Spotlight: Emily Kroshus
“Sports participation can have so many health, social, and psychological benefits, but in some sports female athletes are at increased risk for disordered eating, often due to pressures within the athletic environment. Sports teams have been studied as sources of negative body and eating-related pressure, but have not been studied as potential sources of positive pressure to behave in healthy ways—something I hope to change with my dissertation work. My goals are to understand risk and protective factors within the team environment and ultimately develop and evaluate programs aimed at enhancing the positive consequences of sport participation.” -Emily
Emily Kroshus is a doctoral candidate in the Department of Social and Behavioral Sciences at HSPH. Her doctoral dissertation is focused on evaluating how a positive, strength-based approach can help prevent disordered eating among female athletes and how teams can promote these strengths. Previous research on the “contagion” of eating-related attitudes and behaviors among groups of females has focused on negative attitudes and pathological behaviors. Her work aims to bring a positive orientation to the conversation about the prevention of disordered eating among female athletes.

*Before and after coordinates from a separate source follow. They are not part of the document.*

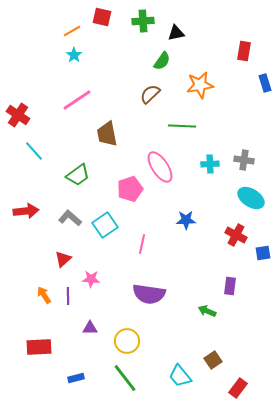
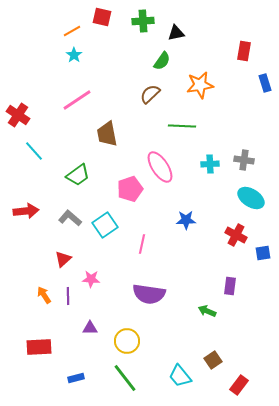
red rectangle at (238, 388): moved 1 px right, 3 px up
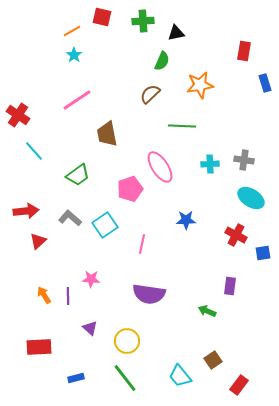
green semicircle at (162, 61): rotated 12 degrees counterclockwise
red triangle at (63, 259): moved 25 px left, 18 px up
purple triangle at (90, 328): rotated 42 degrees clockwise
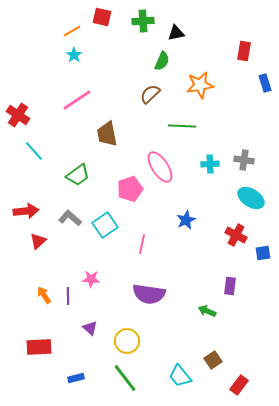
blue star at (186, 220): rotated 24 degrees counterclockwise
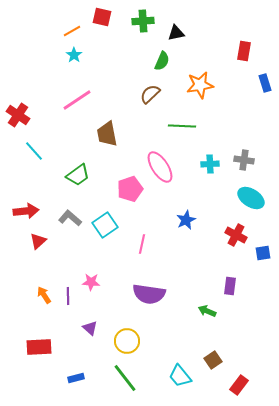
pink star at (91, 279): moved 3 px down
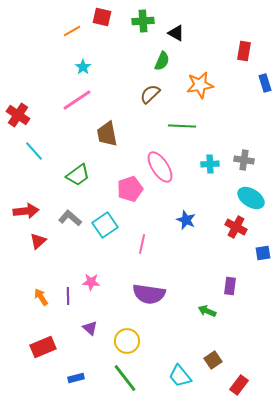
black triangle at (176, 33): rotated 42 degrees clockwise
cyan star at (74, 55): moved 9 px right, 12 px down
blue star at (186, 220): rotated 24 degrees counterclockwise
red cross at (236, 235): moved 8 px up
orange arrow at (44, 295): moved 3 px left, 2 px down
red rectangle at (39, 347): moved 4 px right; rotated 20 degrees counterclockwise
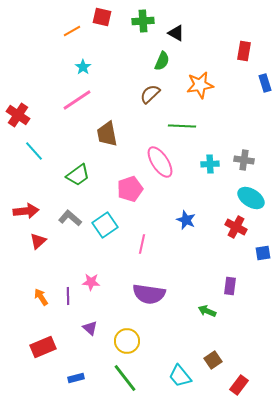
pink ellipse at (160, 167): moved 5 px up
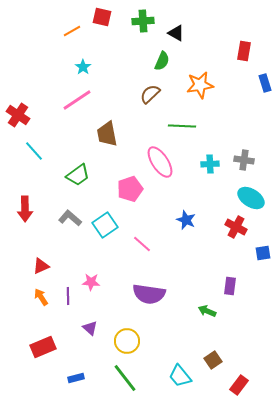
red arrow at (26, 211): moved 1 px left, 2 px up; rotated 95 degrees clockwise
red triangle at (38, 241): moved 3 px right, 25 px down; rotated 18 degrees clockwise
pink line at (142, 244): rotated 60 degrees counterclockwise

Emily is a collaborator with the Female Athlete Triad Project, helping to develop and evaluate educational materials about the Female Athlete Triad for high school coaches in the state of New York. She is also leading efforts to evaluate the implementation of a mindfulness-based eating disorder prevention program in South Carolina. For her other work on health in the sports context, she is the 2012-13 recipient of the NCAA’s Graduate Student Research Grant for her research evaluating collegiate concussion education programs.